The Boolean Expression $$(p \wedge \sim q) \vee q \vee (\sim p \wedge q)$$ is equivalent to

We have to simplify the Boolean expression $$E=(p \wedge \sim q)\; \vee\; q\; \vee\; (\sim p \wedge q)$$ and compare the result with the four alternatives.
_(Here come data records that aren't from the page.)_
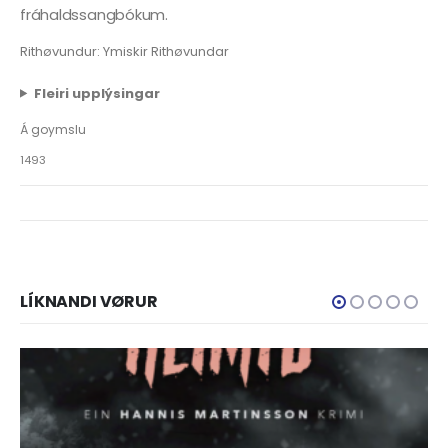
fráhaldssangbókum.
Rithøvundur: Ymiskir Rithøvundar
Fleiri upplýsingar
Á goymslu
1493
LÍKNANDI VØRUR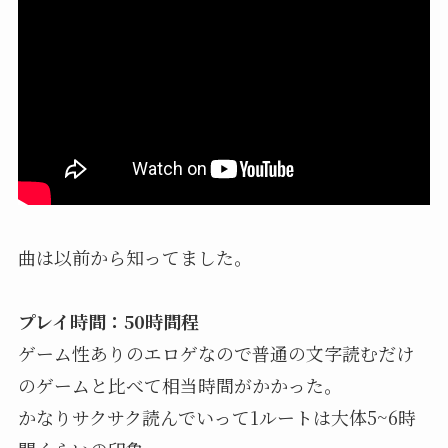
曲は以前から知ってました。
プレイ時間：50時間程
ゲーム性ありのエロゲなので普通の文字読むだけ
のゲームと比べて相当時間がかかった。
かなりサクサク読んでいって1ルートは大体5~6時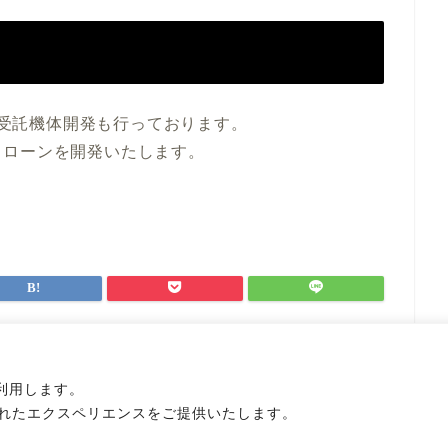
し、受託機体開発も行っております。
ドローンを開発いたします。
を利用します。
れたエクスペリエンスをご提供いたします。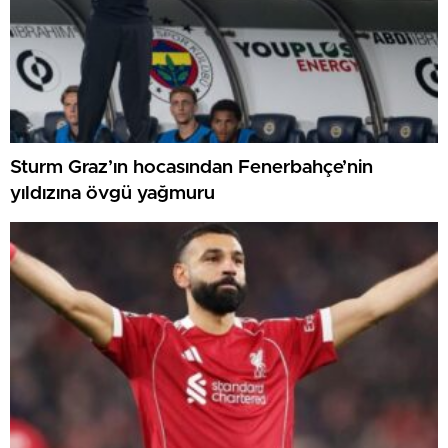
Sturm Graz’ın hocasından Fenerbahçe’nin
yıldızına övgü yağmuru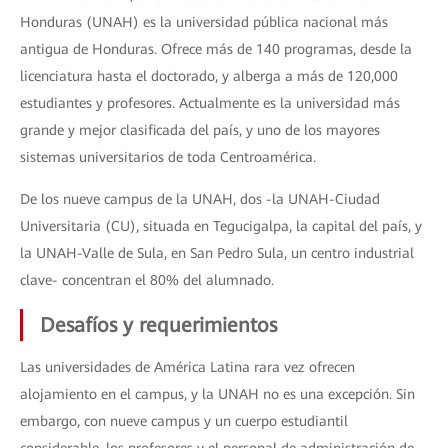
Honduras (UNAH) es la universidad pública nacional más
antigua de Honduras. Ofrece más de 140 programas, desde la
licenciatura hasta el doctorado, y alberga a más de 120,000
estudiantes y profesores. Actualmente es la universidad más
grande y mejor clasificada del país, y uno de los mayores
sistemas universitarios de toda Centroamérica.
De los nueve campus de la UNAH, dos -la UNAH-Ciudad
Universitaria (CU), situada en Tegucigalpa, la capital del país, y
la UNAH-Valle de Sula, en San Pedro Sula, un centro industrial
clave- concentran el 80% del alumnado.
Desafíos y requerimientos
Las universidades de América Latina rara vez ofrecen
alojamiento en el campus, y la UNAH no es una excepción. Sin
embargo, con nueve campus y un cuerpo estudiantil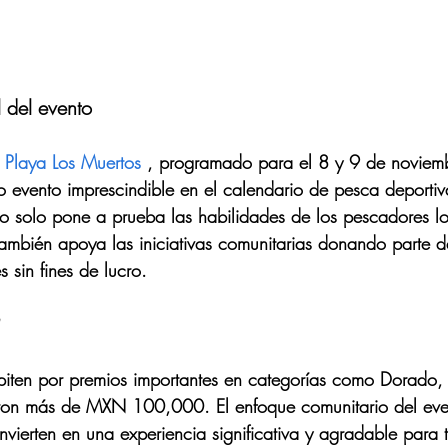
 del evento
 Playa Los Muertos
 , programado para el 8 y 9 de noviem
evento imprescindible en el calendario de pesca deportiv
 no solo pone a prueba las habilidades de los pescadores lo
también apoya las iniciativas comunitarias donando parte d
 sin fines de lucro.
?
piten por premios importantes en categorías como Dorado,
aron más de MXN 100,000. El enfoque comunitario del eve
nvierten en una experiencia significativa y agradable para 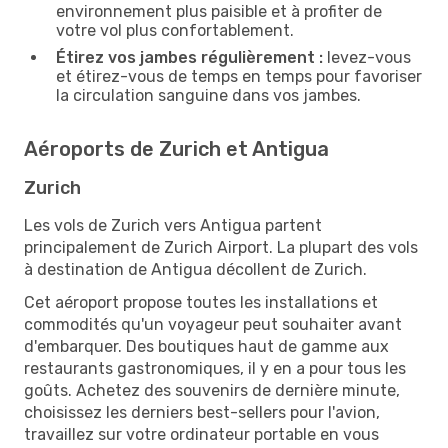
environnement plus paisible et à profiter de
votre vol plus confortablement.
Étirez vos jambes régulièrement :
levez-vous
et étirez-vous de temps en temps pour favoriser
la circulation sanguine dans vos jambes.
Aéroports de Zurich et Antigua
Zurich
Les vols de Zurich vers Antigua partent
principalement de Zurich Airport. La plupart des vols
à destination de Antigua décollent de Zurich.
Cet aéroport propose toutes les installations et
commodités qu'un voyageur peut souhaiter avant
d'embarquer. Des boutiques haut de gamme aux
restaurants gastronomiques, il y en a pour tous les
goûts. Achetez des souvenirs de dernière minute,
choisissez les derniers best-sellers pour l'avion,
travaillez sur votre ordinateur portable en vous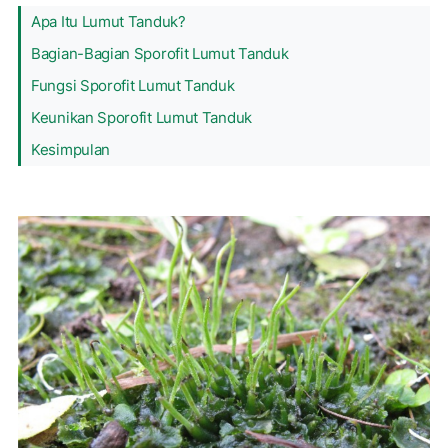
Apa Itu Lumut Tanduk?
Bagian-Bagian Sporofit Lumut Tanduk
Fungsi Sporofit Lumut Tanduk
Keunikan Sporofit Lumut Tanduk
Kesimpulan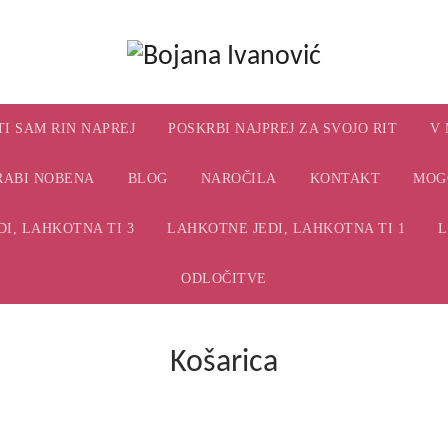
TI SAM RIN NAPREJ
POSKRBI NAJPREJ ZA SVOJO RIT
V 
RABI NOBENA
BLOG
NAROČILA
KONTAKT
MOG
I, LAHKOTNA TI 3
LAHKOTNE JEDI, LAHKOTNA TI 1
L
ODLOČITVE
Košarica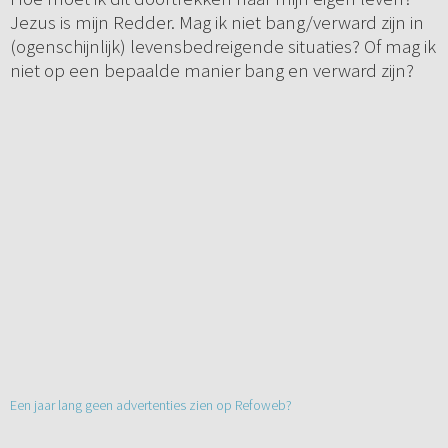
Jezus is mijn Redder. Mag ik niet bang/verward zijn in
(ogenschijnlijk) levensbedreigende situaties? Of mag ik
niet op een bepaalde manier bang en verward zijn?
Een jaar lang geen advertenties zien op Refoweb?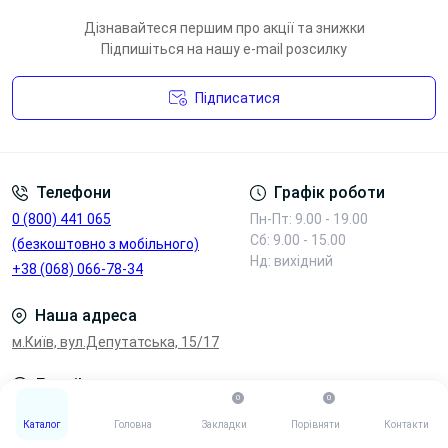
Дізнавайтеся першим про акції та знижки
Підпишіться на нашу e-mail розсилку
Підписатися
Умови угоди
Телефони
Графік роботи
0 (800) 441 065
Пн-Пт: 9.00 - 19.00
Сб: 9.00 - 15.00
(безкоштовно з мобільного)
Нд: вихідний
+38 (068) 066-78-34
Наша адреса
м.Київ, вул.Депутатська, 15/17
E-mail
0
0
loft.clients@gmail.com
Каталог
Головна
Закладки
Порівняти
Контакти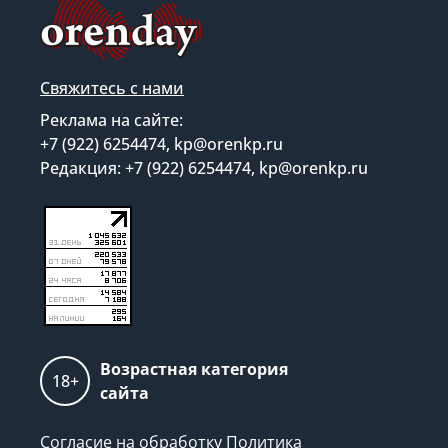
Свяжитесь с нами
Реклама на сайте:
+7 (922) 6254474, kp@orenkp.ru
Редакция: +7 (922) 6254474, kp@orenkp.ru
Возрастная категория
18+
сайта
Согласие на обработку
Политика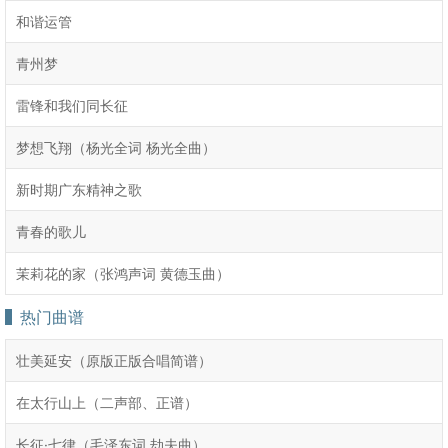
和谐运管
青州梦
雷锋和我们同长征
梦想飞翔（杨光全词 杨光全曲）
新时期广东精神之歌
青春的歌儿
茉莉花的家（张鸿声词 黄德玉曲）
热门曲谱
壮美延安（原版正版合唱简谱）
在太行山上（二声部、正谱）
长征·七律（毛泽东词 劫夫曲）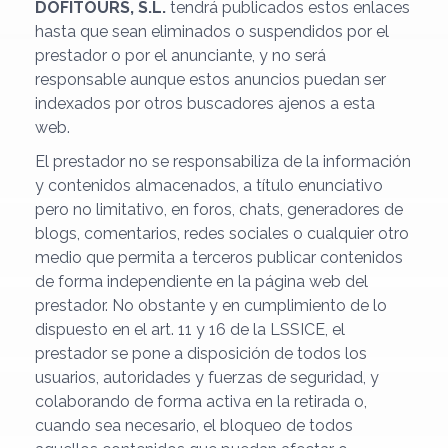
DOFITOURS, S.L.
tendrá publicados estos enlaces
hasta que sean eliminados o suspendidos por el
prestador o por el anunciante, y no será
responsable aunque estos anuncios puedan ser
indexados por otros buscadores ajenos a esta
web.
El prestador no se responsabiliza de la información
y contenidos almacenados, a título enunciativo
pero no limitativo, en foros, chats, generadores de
blogs, comentarios, redes sociales o cualquier otro
medio que permita a terceros publicar contenidos
de forma independiente en la página web del
prestador. No obstante y en cumplimiento de lo
dispuesto en el art. 11 y 16 de la LSSICE, el
prestador se pone a disposición de todos los
usuarios, autoridades y fuerzas de seguridad, y
colaborando de forma activa en la retirada o,
cuando sea necesario, el bloqueo de todos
Because the $$\vee$$ (OR) and $$\wedge$$ (AND) operations are both commutative and associative, we may rearrange the terms without changing the value. Thus we write

$$E \;=\; q \;\vee\; (p \wedge \sim q) \;\vee\; (\sim p \wedge q).$$

Now notice the presence of the term $$q$$ by itself and the compound term $$(\sim p \wedge q).$$ The absorption law of Boolean algebra states that

$$x \;\vee\; (y \wedge x) \;=\; x.$$

Here, let us set $$x = q$$ and $$y = \sim p.$$ Applying the absorption law, we obtain

$$q \;\vee\; (\sim p \wedge q) = q.$$

Substituting this result back into the full expression gives

$$E \;=\; q \;\vee\; (p \wedge \sim q).$$

At this stage, only two terms remain. To proceed further we invoke the distributive law, which in Boolean form states

$$a \;\vee\; (b \wedge c) \;=\; (a \vee b) \;\wedge\; (a \vee c).$$

Assigning $$a = q,\; b = p,\; c = \sim q,$$ we have

$$q \;\vee\; (p \wedge \sim q)\;=\;(q \vee p)\;\wedge\;(q \vee \sim q).$$

The expression $$(q \vee \sim q)$$ is always true (a tautology), because either $$q$$ is true or $$\sim q$$ is true. In Boolean algebra, a tautology is represented by $$1$$. Therefore,

$$(q \vee p)\;\wedge\;1 \;=\; q \vee p.$$

Since the OR operation is commutative, $$q \vee p = p \vee q.$$ Hence the completely simplified form of the original expression is

$$E = p \vee q.$$

Looking at the options provided, this matches Option A.

Hence, the correct answer is Option A.